Auch über einen Range-Extender im Megane wird geredet. Die Onlineausgabe von Auto Motor und Sport berichtete im November 2025, der neue Konzernchef François Provost habe dies bestätigt. Allerdings nicht für das Facelift von 2026, sondern für die nächste Generation. Eine neue, gemeinsame Plattform solle dann Megane und Scenic mit den Baureihen Austral, Espace und Rafale zusammenführen. Gut möglich, dass es sich dabei um die im März vorgestellte 800-Volt-Plattform RGEV Medium 2.0 handelt. Damals wurde auch eine Range-Extender-Variante erwähnt. Aber all das dürfte erst 2028 kommen, nicht schon beim Facelift.

Unter dem Strich

Es lohnt sich doch immer wieder, sich mit Erlkönigen zu beschäftigen – auch wenn sie auf den ersten Blick wenig Neues zeigen. Was haben wir gelernt? Nun, der Elektro-Megane bekommt im Sommer 2026 ein Facelift. Dazu gehört eine neue Lichtsignatur mit einer Art Pixeloptik vorne und hinten. Die Batterie mit bisher 60 kWh dürfte etwas größer werden, aber ziemlich sicher keine 87 kWh bieten wie der Scenic Long Range. Denn trotz gleicher Plattform ist der Megane nun mal deutlich kleiner. Bei einem Radstand von 2,69 Meter muss man sich nicht wundern, dass keine große Batterie hineinpasst.
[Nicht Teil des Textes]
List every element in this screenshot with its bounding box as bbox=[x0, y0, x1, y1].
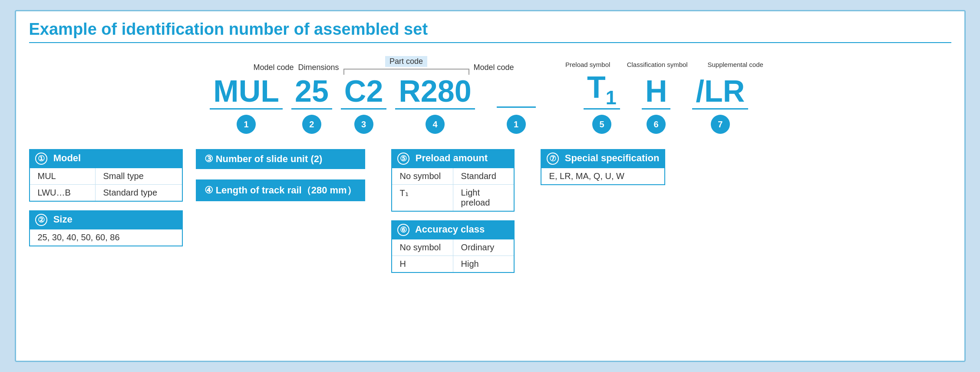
symbol-r280: R280 bbox=[395, 75, 475, 110]
model-table-header-label: Model bbox=[53, 153, 81, 163]
model-row2-col2: Standard type bbox=[95, 185, 182, 201]
model-table: ① Model MUL Small type LWU…B Standard ty… bbox=[29, 149, 183, 202]
preload-table: ⑤ Preload amount No symbol Standard T₁ L… bbox=[391, 149, 515, 212]
accuracy-row2-col1: H bbox=[392, 256, 453, 272]
accuracy-row2-col2: High bbox=[453, 256, 505, 272]
size-circle: ② bbox=[35, 214, 47, 226]
circle-5: 5 bbox=[592, 115, 611, 134]
preload-table-body: No symbol Standard T₁ Light preload bbox=[391, 168, 515, 212]
track-circle: ④ bbox=[205, 185, 213, 196]
model-table-header: ① Model bbox=[29, 149, 183, 168]
special-value: E, LR, MA, Q, U, W bbox=[541, 168, 632, 184]
accuracy-circle: ⑥ bbox=[397, 224, 409, 236]
special-table-body: E, LR, MA, Q, U, W bbox=[541, 168, 666, 185]
special-table: ⑦ Special specification E, LR, MA, Q, U,… bbox=[541, 149, 666, 185]
model-row2-col1: LWU…B bbox=[30, 185, 95, 201]
symbol-c2: C2 bbox=[341, 75, 386, 110]
circle-3: 3 bbox=[354, 115, 373, 134]
circle-6: 6 bbox=[647, 115, 666, 134]
circle-1b: 1 bbox=[507, 115, 526, 134]
slide-unit-label: Number of slide unit (2) bbox=[216, 153, 323, 164]
symbol-h: H bbox=[642, 75, 671, 110]
accuracy-table-body: No symbol Ordinary H High bbox=[391, 239, 515, 273]
size-table-header-label: Size bbox=[53, 214, 73, 225]
table-row: T₁ Light preload bbox=[392, 185, 514, 211]
tables-section: ① Model MUL Small type LWU…B Standard ty… bbox=[29, 149, 951, 273]
model-circle: ① bbox=[35, 153, 47, 165]
preload-table-header: ⑤ Preload amount bbox=[391, 149, 515, 168]
page-title: Example of identification number of asse… bbox=[29, 20, 951, 43]
table-row: No symbol Ordinary bbox=[392, 239, 514, 256]
track-rail-label: Length of track rail（280 mm） bbox=[216, 185, 356, 196]
slide-unit-box: ③ Number of slide unit (2) bbox=[196, 149, 365, 169]
special-table-header-label: Special specification bbox=[565, 153, 660, 163]
table-row: E, LR, MA, Q, U, W bbox=[541, 168, 665, 184]
preload-table-header-label: Preload amount bbox=[416, 153, 488, 163]
preload-row1-col1: No symbol bbox=[392, 168, 453, 184]
diagram-wrapper: Model code Dimensions Part code bbox=[29, 56, 951, 134]
table-row: 25, 30, 40, 50, 60, 86 bbox=[30, 229, 182, 246]
preload-row1-col2: Standard bbox=[453, 168, 514, 184]
circle-2: 2 bbox=[302, 115, 321, 134]
preload-circle: ⑤ bbox=[397, 153, 409, 165]
circle-7: 7 bbox=[711, 115, 730, 134]
size-table-body: 25, 30, 40, 50, 60, 86 bbox=[29, 229, 183, 246]
symbol-25: 25 bbox=[291, 75, 332, 110]
table-row: LWU…B Standard type bbox=[30, 185, 182, 201]
diagram: Model code Dimensions Part code bbox=[210, 56, 770, 134]
main-container: Example of identification number of asse… bbox=[15, 10, 966, 362]
circle-4: 4 bbox=[426, 115, 445, 134]
model-code-label: Model code bbox=[253, 63, 294, 72]
symbol-mul: MUL bbox=[210, 75, 283, 110]
classification-symbol-label: Classification symbol bbox=[627, 61, 688, 68]
circle-1a: 1 bbox=[237, 115, 256, 134]
preload-symbol-label: Preload symbol bbox=[565, 61, 610, 68]
accuracy-row1-col2: Ordinary bbox=[453, 239, 505, 256]
preload-row2-col1: T₁ bbox=[392, 185, 453, 211]
table-row: H High bbox=[392, 256, 514, 272]
special-table-header: ⑦ Special specification bbox=[541, 149, 666, 168]
accuracy-row1-col1: No symbol bbox=[392, 239, 453, 256]
table-row: MUL Small type bbox=[30, 168, 182, 185]
size-table-header: ② Size bbox=[29, 210, 183, 229]
model-table-body: MUL Small type LWU…B Standard type bbox=[29, 168, 183, 202]
model-code2-label: Model code bbox=[474, 63, 514, 72]
accuracy-table-header-label: Accuracy class bbox=[415, 224, 485, 235]
size-table: ② Size 25, 30, 40, 50, 60, 86 bbox=[29, 210, 183, 246]
symbol-t1: T1 bbox=[584, 71, 620, 110]
symbol-lr: /LR bbox=[692, 75, 748, 110]
accuracy-table-header: ⑥ Accuracy class bbox=[391, 220, 515, 239]
table-row: No symbol Standard bbox=[392, 168, 514, 185]
slide-circle: ③ bbox=[205, 153, 213, 164]
part-code-label: Part code bbox=[385, 56, 427, 67]
track-rail-box: ④ Length of track rail（280 mm） bbox=[196, 179, 365, 201]
dimensions-label: Dimensions bbox=[298, 63, 339, 72]
special-circle: ⑦ bbox=[547, 153, 559, 165]
supplemental-code-label: Supplemental code bbox=[707, 61, 763, 68]
preload-row2-col2: Light preload bbox=[453, 185, 514, 211]
model-row1-col2: Small type bbox=[95, 168, 182, 184]
model-row1-col1: MUL bbox=[30, 168, 95, 184]
accuracy-table: ⑥ Accuracy class No symbol Ordinary H Hi… bbox=[391, 220, 515, 273]
size-value: 25, 30, 40, 50, 60, 86 bbox=[30, 229, 128, 246]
In ein paar Jahren aber – frühestens 2028 – wird der Megane wohl auf die 800-Volt-Plattform RGEV Medium 2.0 gestellt. Dann wird das Füllhorn ausgeschüttet, mit einem neuen 202-kW-Motor, schnellem Laden und bis zu 750 km Reichweite. Bis dahin soll das Facelift den Megane im Spiel halten. Ob das mit Reichweiten von vermutlich wenig mehr als 500 km gelingt, sei dahingestellt.